The proposed reading list is a brief survey of the thought of a handful of poststructuralist philosophers and autonomist theorists. TSCI proposes to approach these readings with a sort of conceptual pragmatism. After opening our conversations by exploring the question, ‘what is a concept?’, we will encounter, map, and question a number of conceptual tools, like joyful passions, constituent power, becoming, autonomy, exodus, biopolitics, biopower, event…
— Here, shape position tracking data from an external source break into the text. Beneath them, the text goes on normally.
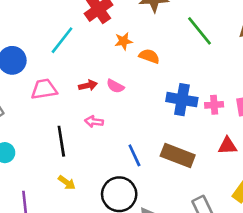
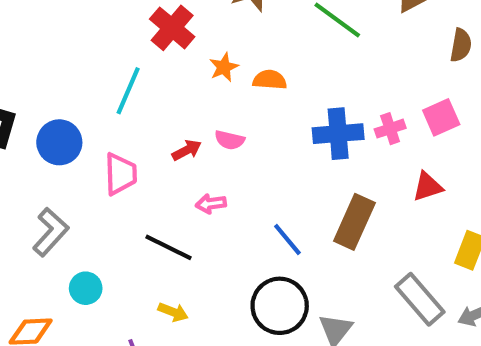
pink trapezoid: (44, 89) -> (121, 174), turned 112
black line: (61, 141) -> (168, 247), turned -40
brown rectangle: (178, 155) -> (354, 222), turned -72
yellow arrow: (67, 183) -> (173, 312), moved

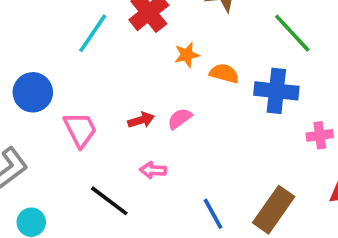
cyan line: (128, 91) -> (93, 33), moved
blue cross: (338, 134) -> (276, 91), moved
pink semicircle: (230, 140) -> (180, 119), turned 120
pink trapezoid: (121, 174) -> (80, 130), turned -36

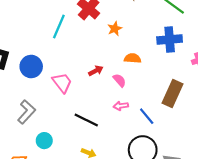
orange semicircle: (224, 73) -> (133, 58), moved
pink semicircle: (180, 119) -> (119, 80), moved, turned 96
pink arrow: (153, 170) -> (121, 106), moved
brown rectangle: (274, 210) -> (173, 94), moved

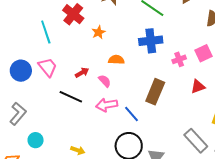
cyan line: (59, 26) -> (46, 32), turned -40
pink trapezoid: (62, 83) -> (48, 67), moved
pink arrow: (121, 106) -> (107, 105), size x1.5
black line: (86, 120) -> (71, 97), moved

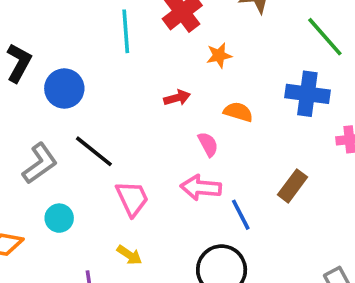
pink trapezoid: (48, 67) -> (132, 198), moved
red arrow: (82, 73) -> (177, 98), moved
brown rectangle: (155, 92) -> (293, 186), size x0.7
black line: (71, 97) -> (94, 151), moved

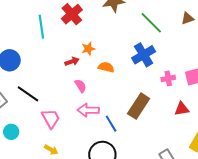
orange star: (219, 55) -> (88, 49), moved
blue cross: (307, 94) -> (144, 55), turned -35
pink semicircle: (208, 144) -> (81, 86), moved
brown rectangle: (293, 186) -> (139, 106), size x1.4

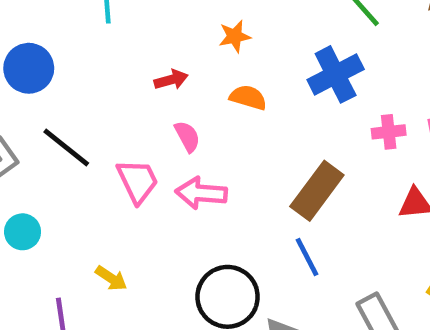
orange star: (88, 49) -> (235, 36), moved
pink trapezoid: (51, 118) -> (138, 181), moved
blue line: (111, 124) -> (307, 257), moved

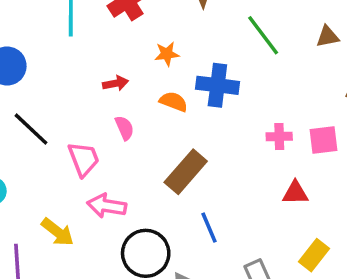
blue cross: (336, 74) -> (217, 85), moved, turned 30
brown rectangle: (317, 191) -> (186, 172), moved
pink arrow: (201, 193) -> (107, 206), moved
yellow arrow: (111, 278) -> (58, 232), size x1.4

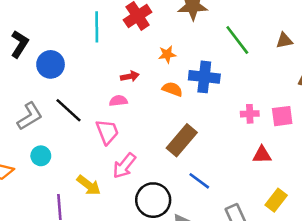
pink semicircle: (124, 128) -> (118, 101), moved, turned -72
pink arrow: (107, 206) -> (124, 166), turned -60
blue line: (209, 228) -> (199, 181), turned -30

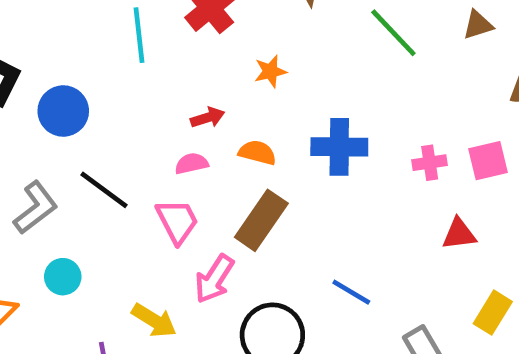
blue cross: (204, 77) -> (339, 147), moved
orange semicircle: (172, 89) -> (257, 152), moved
brown rectangle: (182, 140) -> (261, 220), moved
Participants probably have varying levels of familiarity with the texts we’ll be reading. We strive to facilitate a space of mutual respect and reciprocal learning, bearing in mind the (thankfully) different backgrounds that we will each bring to this experiment in collective reading.

Reading List

  • Bifo. “What is the Meaning of Autonomy Today?” In Republicart.
  • Deleuze and Guattari. “Introduction: The Question Then…” and “What is a Concept?” In What is Philosophy?
  • Deleuze. “Letter to a Harsh Critic,” “On Philosophy,” “Control and Becoming.” In Negotiations.
  • Foucault. “So is it Important to Think?” In Essential Works of Michel Foucault: Ethics: Subjectivity and Truth.
  • Hardt. “Spinozan Practice: Affirmation and Joy (Speculation, Ontological Expression, Power, Practice)” In Deleuze:An Apprenticeship in Philosophy.
  • Lazzarato. “From Biopower to Biopolitics.” In Pli.
  • Lazzarato. “Struggle, Event, Media.”
  • Negri and Guattari. “The Revolution Began in ’68.” Communists Like Us.
  • Thoburn. “Introduction: The Grandeur of Marx.” In Deleuze, Marx, and Politics.
  • Virno. “Ten Theses on the Multitude and Post-Fordist Capitalism.” In Grammar of the Multitude.